From experience
How I track freelance hours on Mac (after trying everything)
I run 3-5 projects at a time on my Mac. I've been through several time tracking setups. Most lasted a few weeks. Here's what happened with each one, and what I use now.
March 2026
The gap I found
At some point I compared my tracked hours against my Mac's screen time. I was logging about 24 billable hours per week. Screen time said I was working around 32. The difference was small stuff I never started a timer for: emails, short calls, quick code reviews between meetings.
Not all 8 hours were billable. Some was admin, some was getting coffee, some was spacing out. But several hours per week were real client work that never made it onto an invoice.
I don't think the problem was discipline. It's that pressing a start/stop button doesn't fit how my days actually go. I switch between clients constantly. The button approach assumes you work in neat blocks, and I don't.
What I tried
Toggl Track
Used it perfectly for 8 days. On day 9, a client called with an urgent bug. I fixed it in 20 minutes without starting the timer. Same thing happened the next day with someone else. By week three I was opening Toggl at 5pm trying to remember what I'd done since lunch. At that point the numbers were basically made up.

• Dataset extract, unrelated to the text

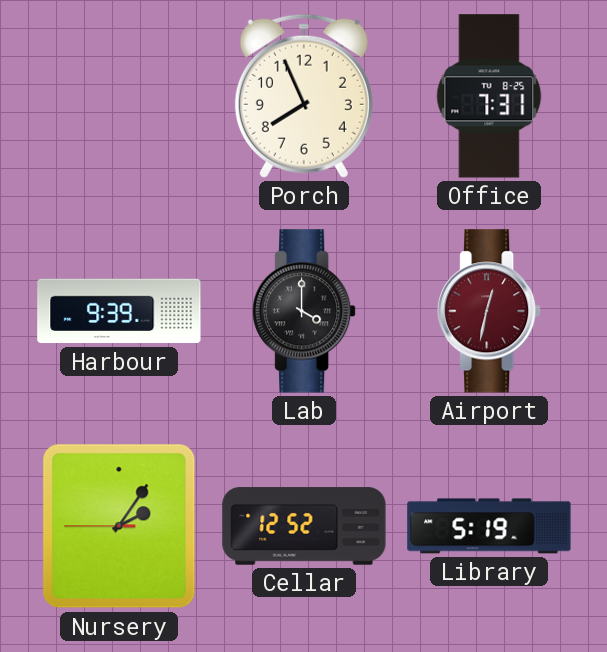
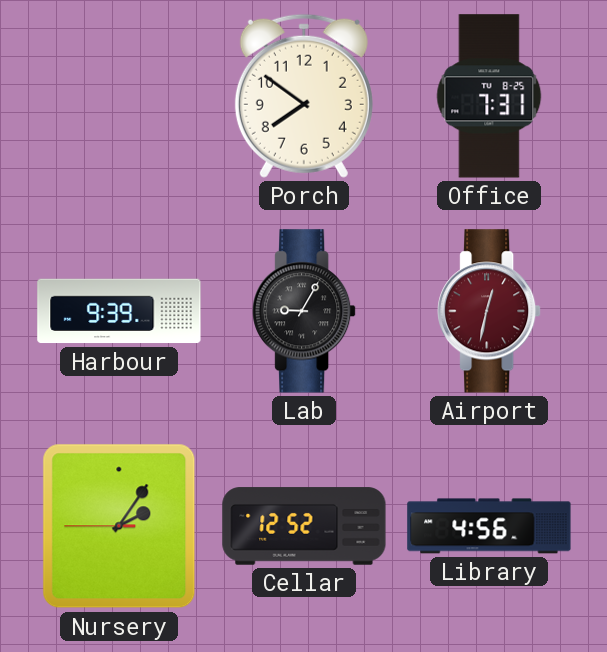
Porch: 7:56 -> 7:51
Lab: 4:00 -> 9:05
Library: 5:19 -> 4:56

Timing (automatic app tracking)
This was better. Timing runs in the background and records every app I use. No buttons. The problem showed up later: I use VS Code, Chrome, and Slack for every client. Timing would say "3 hours in VS Code" with no idea which client it was for. Every evening I had to sort entries into the right project. That nightly session became the new thing I skipped. Two months of that before I stopped.
A spreadsheet
Google Sheet with 30-minute blocks. Fill in what you did at the end of each block. It worked for about two weeks until I got into a 3-hour flow state and came out with 6 empty rows. Filling those in from memory isn't much better than guessing.
macOS Spaces + per-Space tracking
I was already using Spaces loosely. Then I tried giving each client their own desktop. If the timer just followed which desktop I was on, there would be nothing to press and nothing to categorize. I built a tool for this (which eventually became SpaceJump). That was six months ago and I haven't gone back.

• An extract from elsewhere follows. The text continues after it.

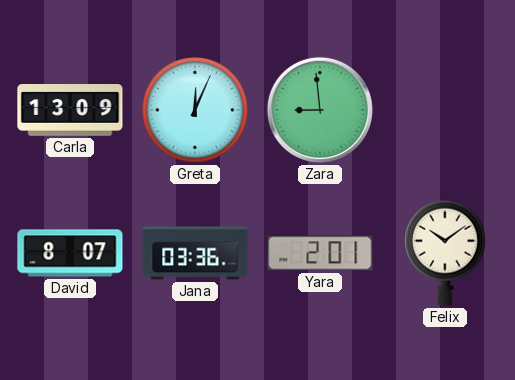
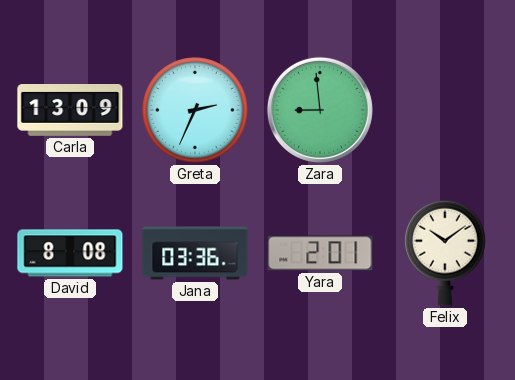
Greta: 12:04 -> 2:34
David: 8:07 -> 8:08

Why the Spaces approach stuck
Every other system asks you to do something extra. Press a button. Sort entries. Fill in a row. The Spaces approach works the other way: you were going to switch desktops anyway, and the tracking is a side effect of that.

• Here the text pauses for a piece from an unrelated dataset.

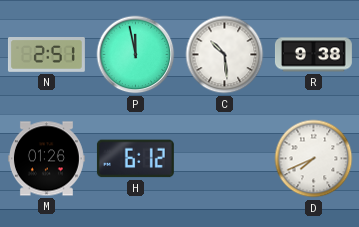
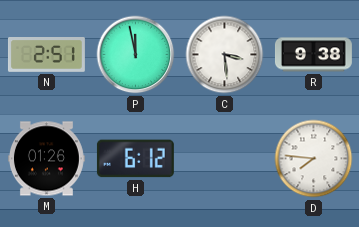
C: 10:29 -> 3:29
D: 7:41 -> 7:46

It also helps with focus. When your screen only shows one client's stuff, you're not getting pulled into someone else's Slack channel. That wasn't why I set it up, but it might be the bigger benefit.
Setup (takes about 15 minutes)
Open Mission Control (swipe up with three fingers, or press F3). Add desktops with the "+" button. I use five: one per client, one for admin, one personal.
On each desktop, open only that client's stuff. Their repo, their Slack channel, their browser tabs. Right-click apps in the Dock and set Options → "This Desktop" to pin things that should stay put.
macOS labels them "Desktop 1, Desktop 2, Desktop 3" which isn't helpful. I use SpaceJump to give each one a name and color that shows in the menu bar.
Turn on time tracking. From that point on, every desktop switch gets logged with timestamps. Idle detection pauses it when you step away. End of the week, export to CSV, copy into invoice.
Set up keyboard shortcuts: System Settings → Keyboard → Keyboard Shortcuts → Mission Control. Ctrl+1 through Ctrl+5 for instant switching. Or use SpaceJump's picker: hit ⌘+0, type a few letters of the client name, press Enter.
What my end-of-week export looks like
| Space | Date | Duration |
|---|---|---|
| Acme Corp | Mar 3 | 4h 22m |
| Acme Corp | Mar 4 | 6h 05m |
| StartupX | Mar 3 | 2h 45m |
| StartupX | Mar 5 | 5h 10m |
| Agency Y | Mar 4 | 1h 30m |
I copy per-client totals into my invoice. Exact hours, exact dates. No more guessing at the end of the day.
Before and after
With manual tracking, I logged about 24 hours per week. With the Spaces setup, I log about 30. I'm not working more. I'm just not losing the small chunks anymore. The remaining 2-hour gap between tracked time and screen time is real admin: checking email, making coffee, staring out the window.
That's 6 hours per week I was doing but not billing. At any reasonable freelance rate, that matters.
Some things people ask
What about the same browser for multiple clients?
Use separate windows, not tabs. Client A's tabs in one window on their Space, Client B's in another window on theirs. macOS keeps windows on their assigned Space. Just don't put two clients' tabs in the same window.
Quick Slack replies?
I switch to the client's Space before replying, even for something that takes 30 seconds. Those add up, and they're the hours I was losing before. Plus their context is right there.
Doesn't this only work if you use Spaces?
Yes. If you keep everything on one desktop, this won't help. But if you're freelancing with multiple clients and not using Spaces, try it for a week. It's a built-in Mac feature that most people ignore.